A Insustentável Leveza do Ser

38 anos me separam da publicação deste livro. Como convivi com amigos leitores, todos nós adolescentes e jovens, salvo professores, padres adultos (adúlteros da ditadura militar 1964/1985, correlata à Primavera de Praga, só que criminosos da burguesia brasileira contra os trabalhadores e a democracia) de nossa formação, e conhecedores da literatura, tinha uma noção do romance. Não tinha dinheiro para comprar, os sebos tinham o conceito de vender algo raro, as vezes mais caro que o novo, e somente nos grandes centros, as capitais. Não tinha sebos virtuais. E quem sabe, porque não, não compreenderia a proposta do autor. Sim, em 1983 a Europa de Milan Kundera, Praga especificamente, ele discorre sobre a relação com os bichos de estimação, dentro de casa, atendimento veterinário, carinhos, longe das minhas relações de carinho, mas no pátio, livres, soltos. Na minha casa tinha bem pouco desta forma, ainda casual, sem sistematização. Entre meus vizinhos, pertencentes à classe A e B, existia essa "humanização" dos bichos, hoje, argh!, pet's. Mesmo na Praga invadida. O que me propiciou a ratificação de elite, evolução estreitamente vinculada à distribuição de renda, à educação laica e pública, a ciência e não a religião como fundamento da vida.

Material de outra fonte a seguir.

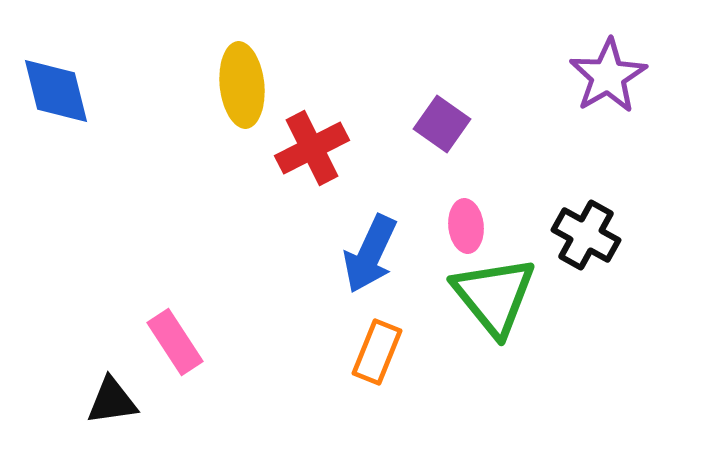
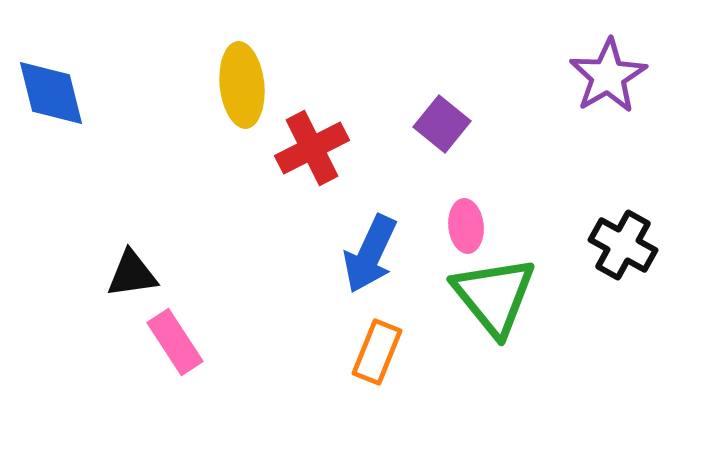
blue diamond: moved 5 px left, 2 px down
purple square: rotated 4 degrees clockwise
black cross: moved 37 px right, 10 px down
black triangle: moved 20 px right, 127 px up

Nesse sentido, como Helena Blavatsky, lia no etéreo, ou seja, ouvindo o que os outros leram, numa ou outra citação de um livro, revista, no comentário de um professor.

Tinha uma ideia existencialista desse romance, a lá, Jean Paul Sartre e a melhor de todas, Simone de Beauvoir. Romance na materialidade. Ler agora, foi interessante porque tenho a idade do protagonista e os chãos trilhados se tocam.

Um dia, entre 1988 e 1990, estava em Florianópolis em função de alguma atividade de natureza sindical, estava em cartaz num cinema tido como alternativo, A insustentável Leveza do Ser. Ainda lembro de forma difusa as paredes externas verdes, uma varanda, portas em formas de arco romano. Mas difusa. Não sei se existiram mesmo.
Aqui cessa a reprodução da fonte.